An Asymmetrical Single-stage GaN MMIC DPA at 25 GHz Implementing Dynamic Input Power Division for Enhanced PAE at 7.6 dB OBO

This paper presents an asymmetric single-stage Doherty power amplifier (DPA) in MMIC form using OMMIC GaN transistors operating at 25 GHz. The DPA implements a dynamic input power division technique in contrast with the more conventional fixed input power division. The technique mentioned above splits the input power by sending most of the power to the main PA when the peak PA is not conducting. Therefore, the power sent to the peak PA gradually increases after it reaches a certain input power level and starts conducting.
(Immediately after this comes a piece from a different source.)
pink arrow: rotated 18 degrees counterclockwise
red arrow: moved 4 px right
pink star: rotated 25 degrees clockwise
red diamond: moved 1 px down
This behavior is achieved by taking advantage of the non-linear behavior that characterizes the gate capacitance of a transistor in class C operation. As a result, the input impedance of the peak PA will be matched appropriately for saturation. However, it will show a higher real-valued impedance at power levels below back-off (BO) operation. This will have a substantial positive impact on the PAE and small-signal gain degradation at BO that would occur if fixed input power division was to be used. The DPA reaches a maximum output power of 33.8 dBm at a PAE of 28% and efficiency of 22% for 7.6dB OBO, keeping a level of PAE over 16% over the 7.6dB to maximum output power range.